2. Novelty. Odd place of origin? Traits that suggest genetic modification, such as increased virulence and unusual environmental hardiness? Persistence despite public health measures or treatments? Difficult to detect?
3. High concentration in the environment (air, soil, and/or water).
4. Many cases.
5. Patterns of transmission that differ from those of related pathogens, like the coronaviruses that cause the common cold.
6. Rapid spread, reflecting the pathogen’s virulence, resistance, concentration, and ease of transmission as well as the host’s exposure and susceptibility.
A factor that argues against SARS-CoV-2 being a bioweapon: it doesn’t target, by a biological mechanism, specific groups of people in terms of their ancestry.
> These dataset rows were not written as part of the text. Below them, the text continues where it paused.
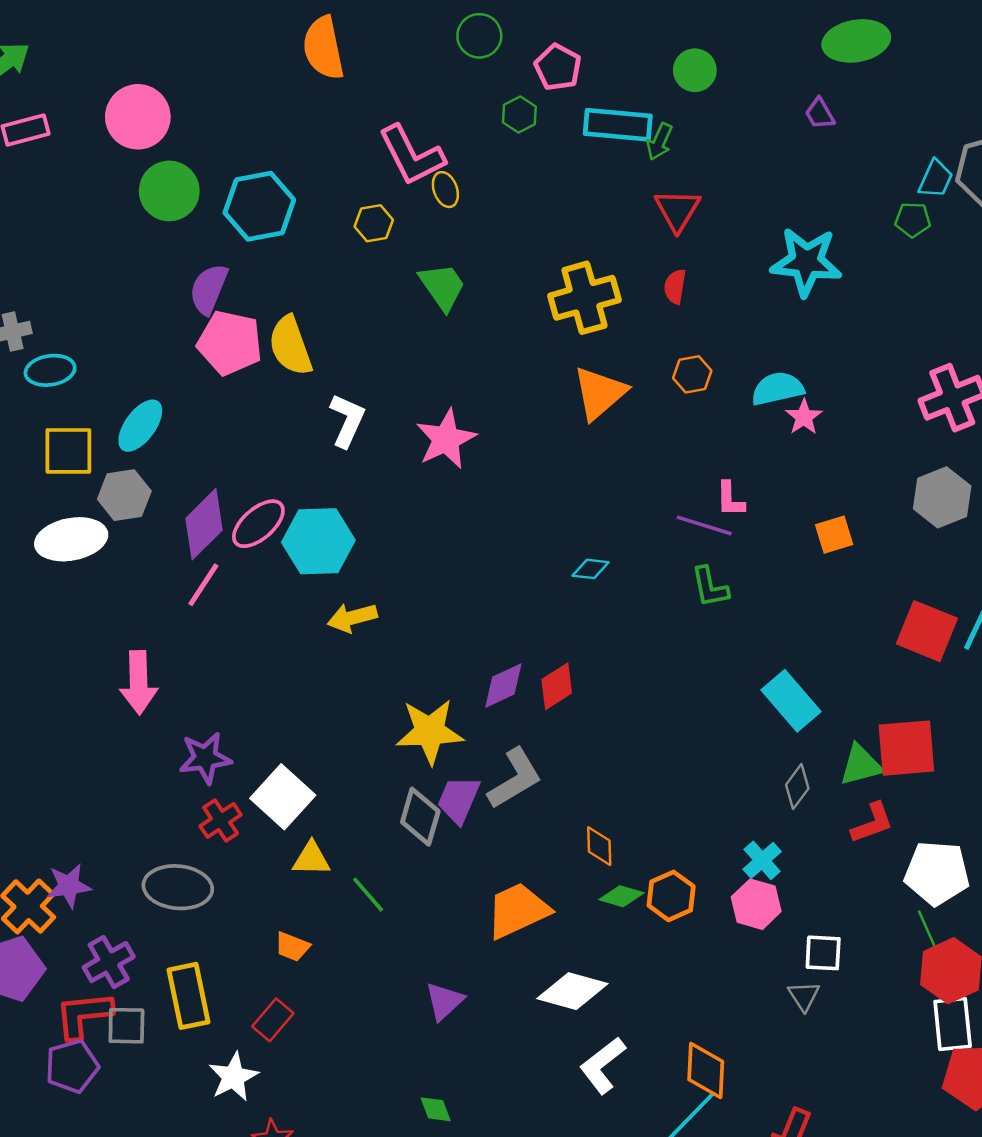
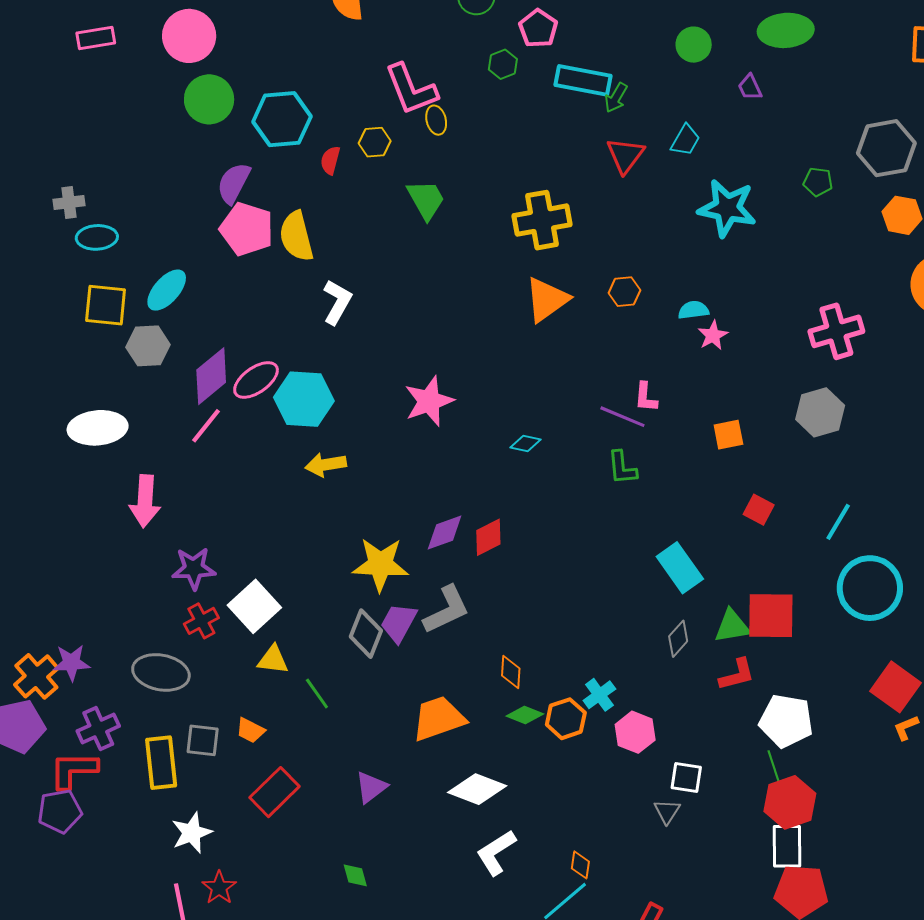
green circle: (695, 70) -> (694, 45), moved
cyan trapezoid: (936, 179) -> (685, 140), moved
red semicircle: (675, 286) -> (330, 160), moved
cyan semicircle: (778, 389) -> (693, 310), size x0.7
pink star: (446, 439) -> (429, 401), moved
white ellipse: (71, 539) -> (98, 428), moved
red square: (927, 631) -> (759, 510), moved, size x0.6
cyan cross: (762, 860) -> (599, 695), moved
red rectangle: (273, 1020) -> (274, 792), moved, size x1.4
gray square: (126, 1026) -> (203, 740), moved
orange diamond: (706, 1071) -> (580, 865), size x0.6

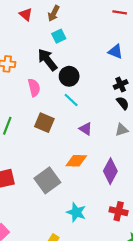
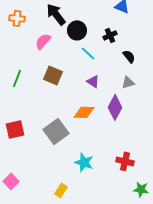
black cross: (121, 85) -> (110, 35), moved
pink semicircle: (34, 88) -> (43, 41), turned -126
cyan line: (71, 100) -> (88, 53), moved
purple diamond: (110, 171) -> (115, 107), moved

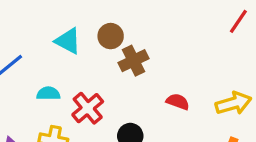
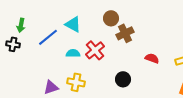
cyan triangle: (68, 41) -> (73, 24), moved
red cross: (88, 108) -> (95, 50), moved

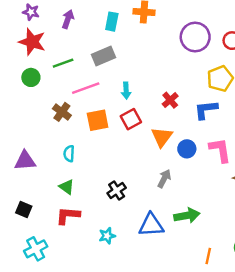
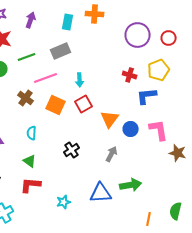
red cross: (170, 100) -> (130, 75), moved, turned -32
orange square: (98, 120) -> (56, 105), turned 36
black cross: (117, 191) -> (72, 150), moved

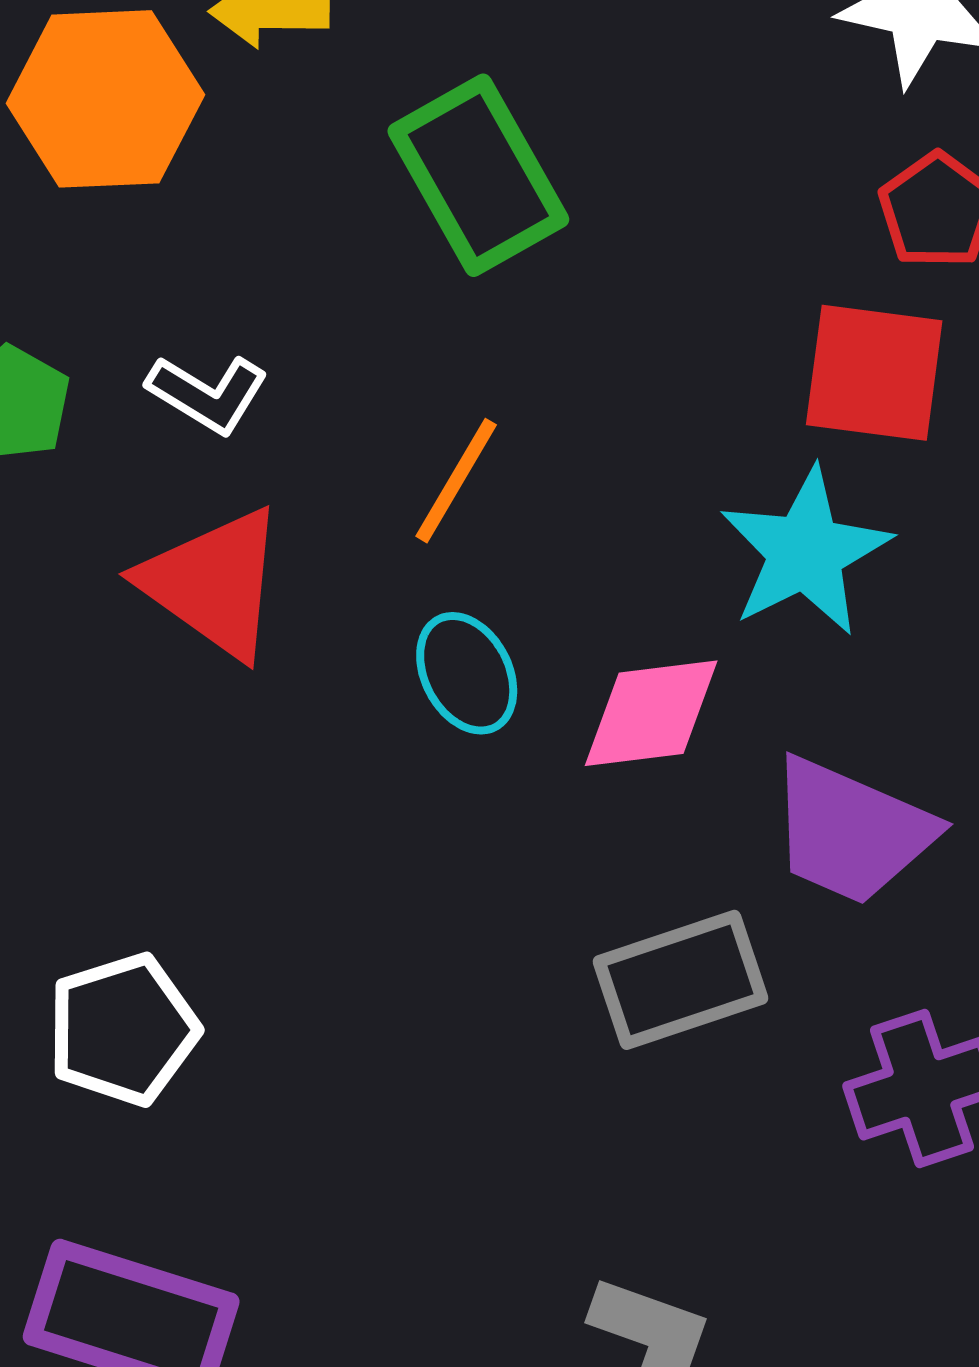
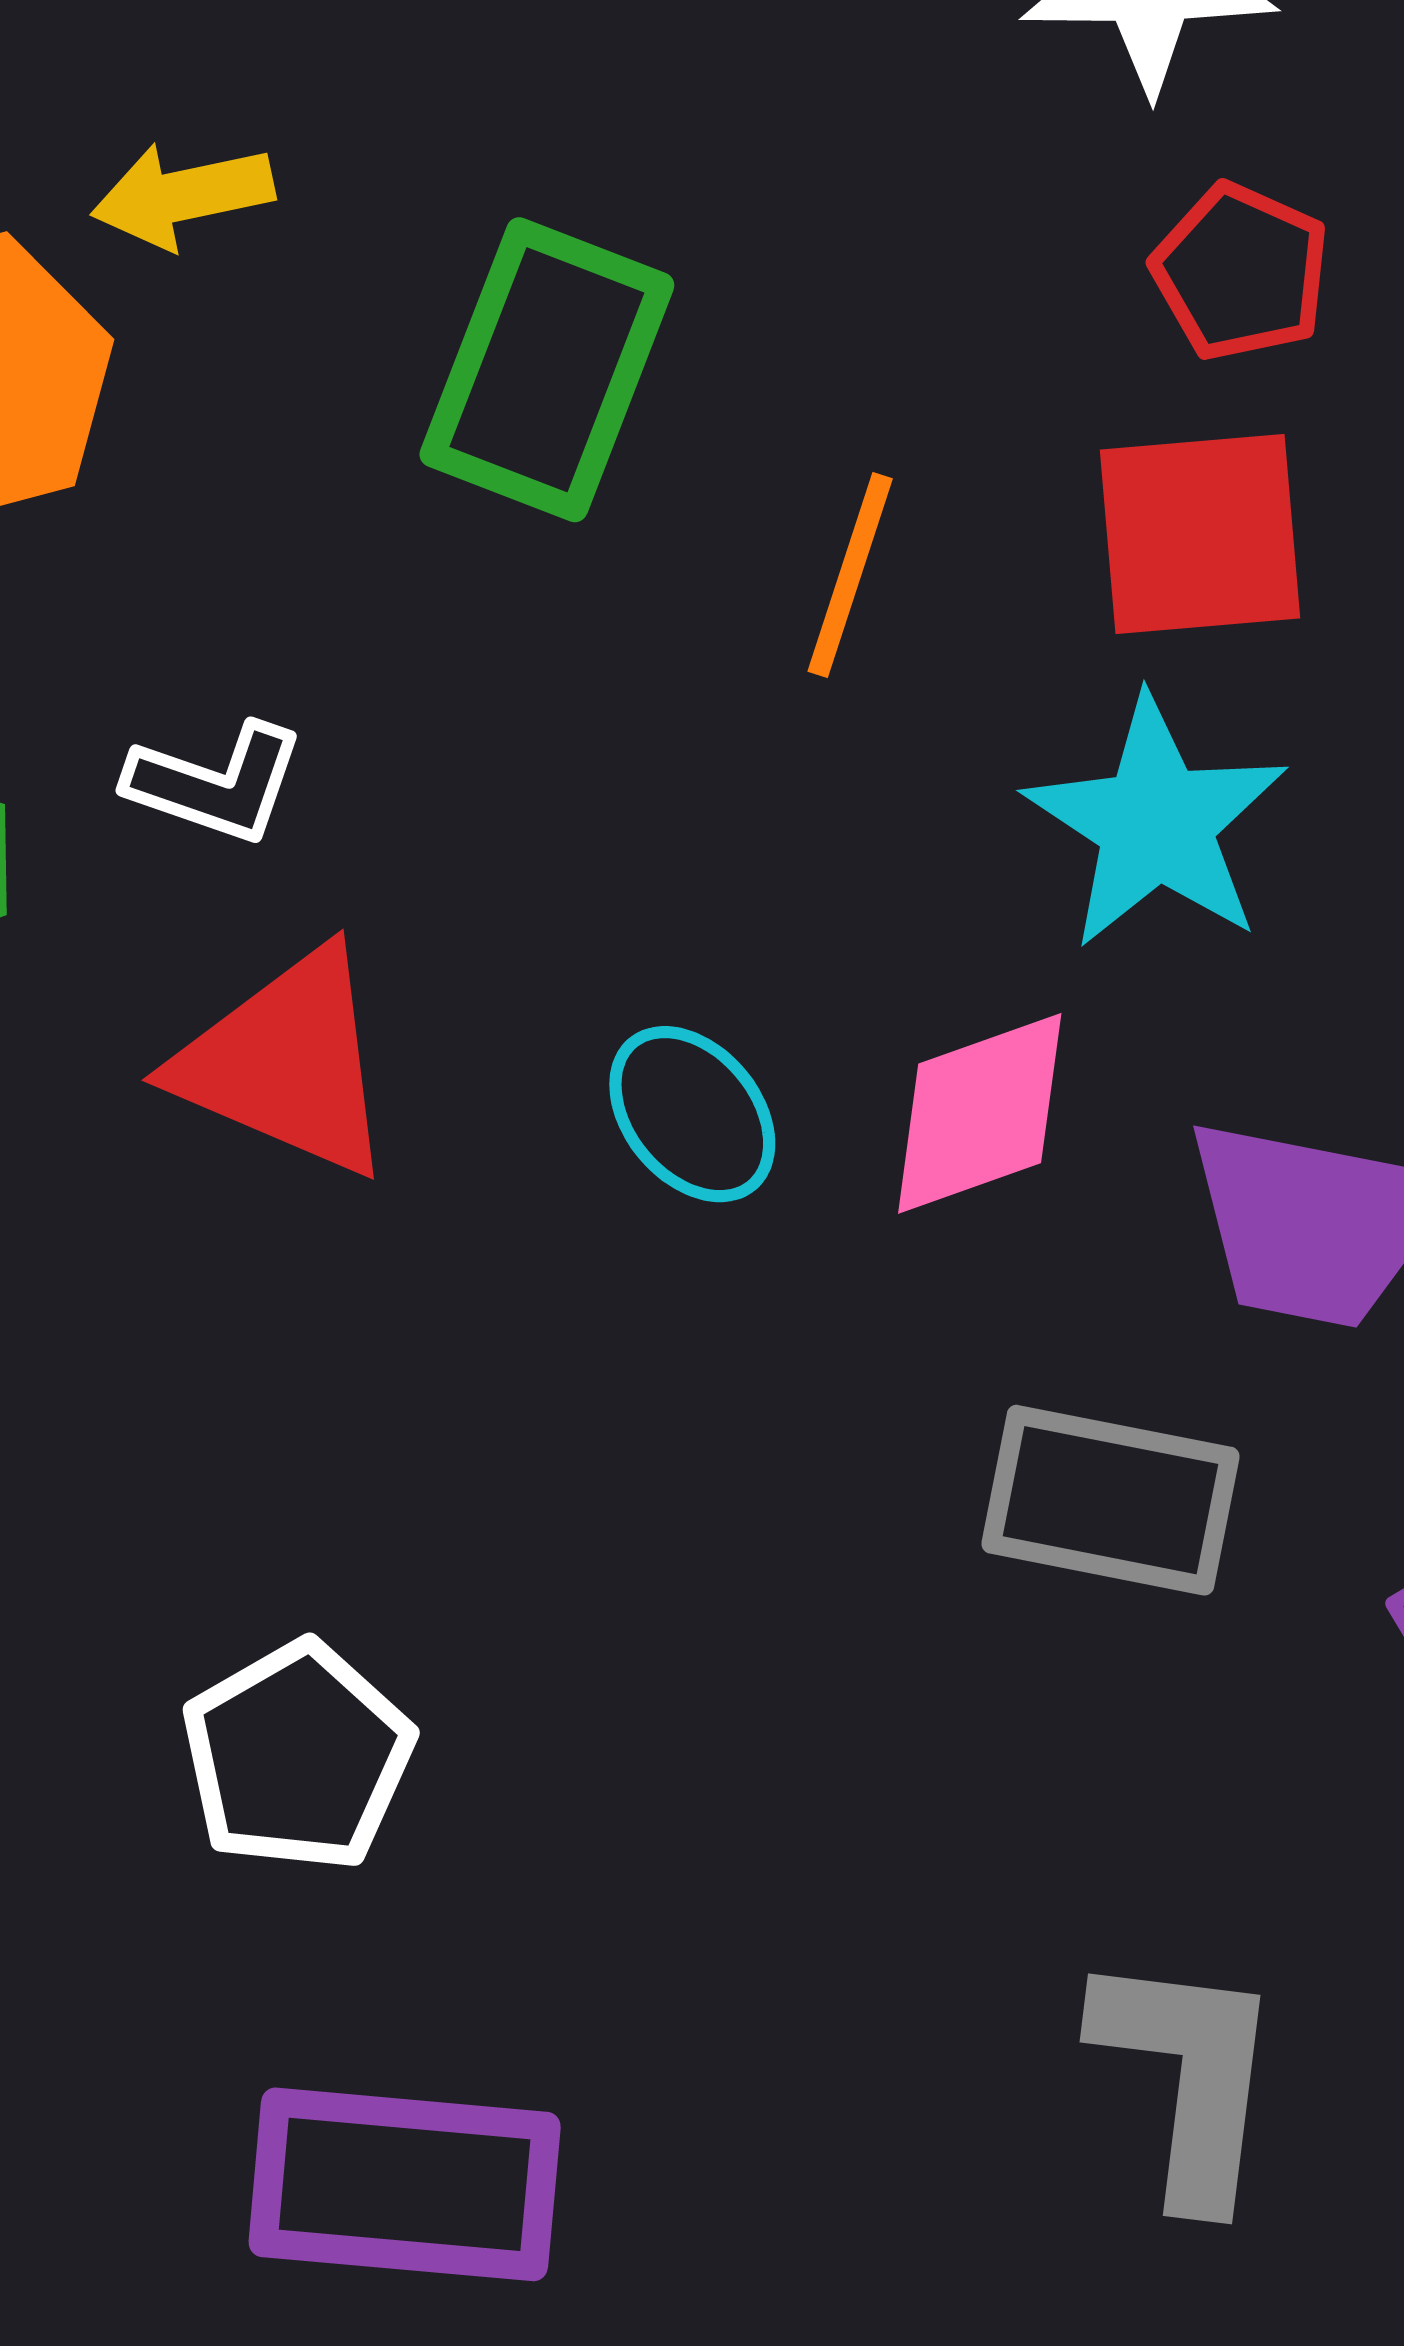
green rectangle: (478, 175) -> (547, 370), turned 63
orange line: (456, 481) -> (850, 575), moved
gray rectangle: (681, 980) -> (1111, 1500), turned 42

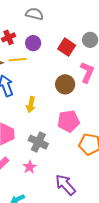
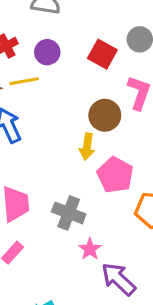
yellow arrow: (31, 105) -> (87, 147), moved
pink pentagon: (69, 121) -> (115, 175), turned -30
pink star: (30, 167) -> (90, 249), moved

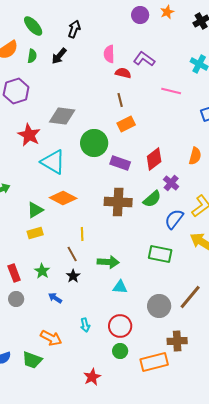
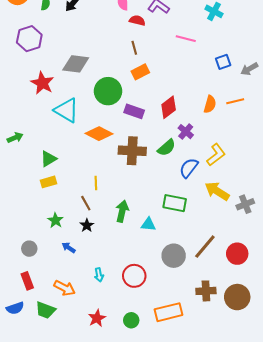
orange diamond: (63, 198) -> (99, 134), moved
green arrow: (108, 262) -> (122, 211), turned -80
red rectangle: (14, 273) -> (27, 281), moved
cyan triangle: (120, 287) -> (148, 224), moved
brown cross: (177, 341) -> (206, 291), moved
green circle: (120, 351) -> (131, 320), moved
red star: (92, 377) -> (97, 318), moved

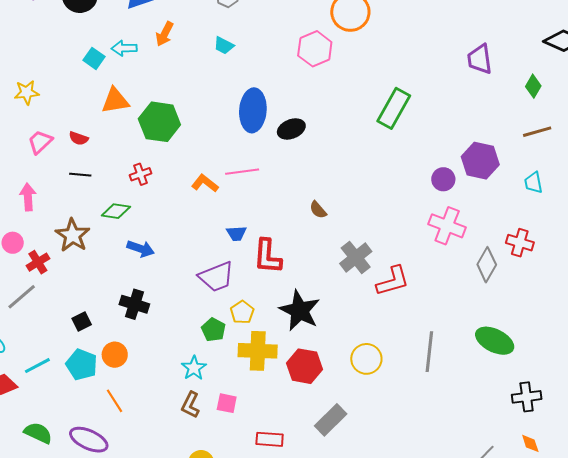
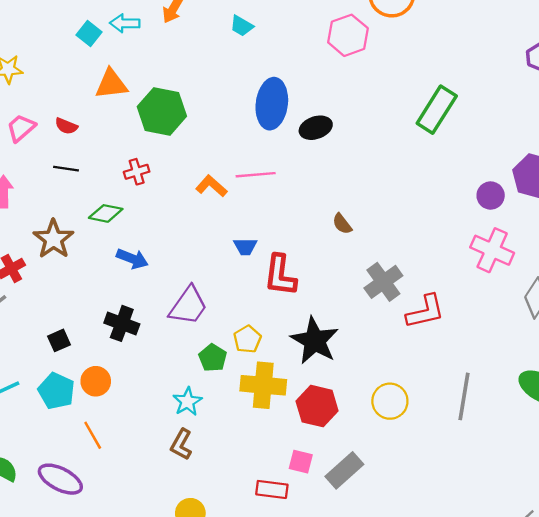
purple trapezoid: (216, 277) -> (188, 306), moved, turned -36
pink square: (227, 403) -> (301, 462), moved

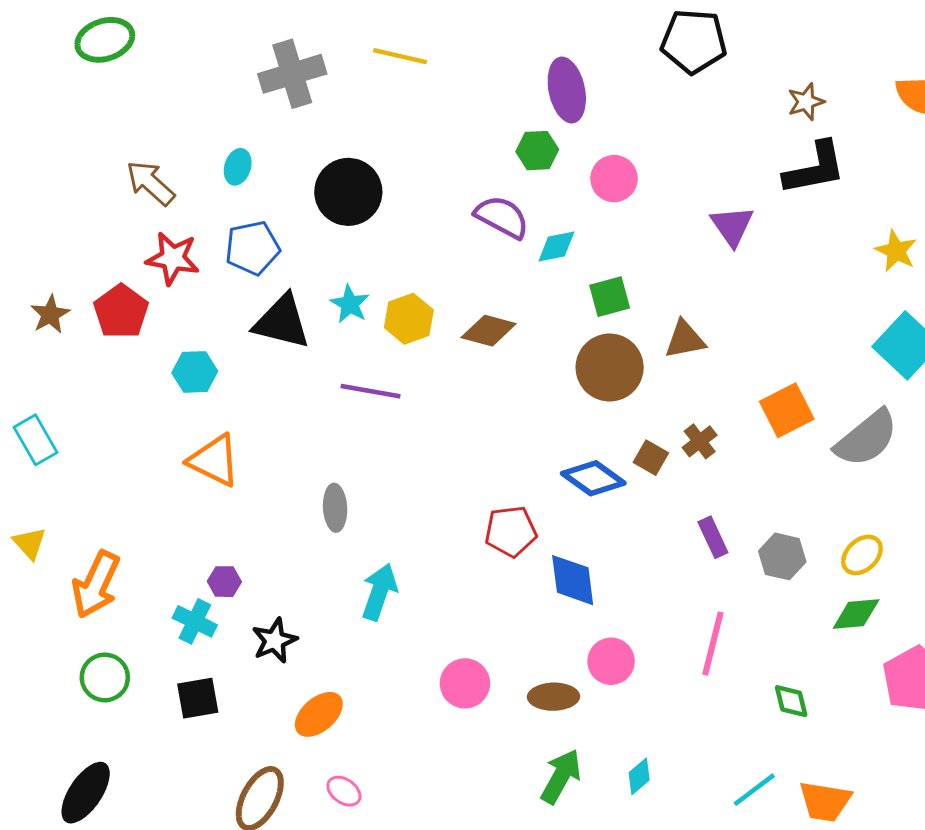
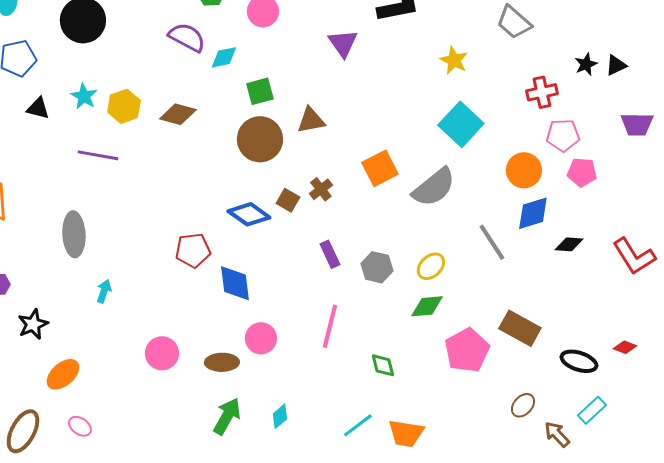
black triangle: (282, 322) -> (38, 108), size x0.6
gray ellipse: (335, 508) -> (74, 234), size x1.4
cyan arrow: (379, 592) -> (104, 291), size x0.6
Composing the Narrative of SARS-CoV-2
Anyone who’s ever watched Law and Order or played Clue, or is actually in law enforcement, or in science for that matter, knows that evidence can be assembled in more than one way. It can be re-ordered, ignored, or amplified to propel alternative narratives.
The story of the coronavirus bioweapon makes me think of the “Paul is dead” myth that Time magazine dubbed one of the most enduring of conspiracy theories. In both cases – the supposedly deceased Beatle and the new virus – I think the clues are too sparse to connect into conclusions that reflect reality.
The “evidence” that Paul McCartney died on November 9, 1966 and was replaced by a lookalike is familiar to those of a certain age: Paul walking out of step and barefoot on the cover of Abbey Road, John supposedly chanting “Paul is dead” at the end of “I Am The Walrus” played backwards, and the lyric “here’s another clue for you all, the walrus was Paul” in “Glass Onion.”
Paul McCartney isn’t dead. And I don’t think that SARS-CoV-2 is an invention, a bioweapon that’s killed millions. The story of an intentional origin, with faked evolution from other viruses, is just too convoluted.
But I’m not 100% certain.
Determining the origin of SARS-CoV-2 may be a moot intellectual exercise at this point – the “global pandemic” is, after all, a year in. But knowing with greater certainty whether terrorists tinkered with nature could be a first step in preventing future bioterrorism at this unprecedented scale. I’ve only scratched the surface of the bioweapon hypothesis here and welcome comments and corrections.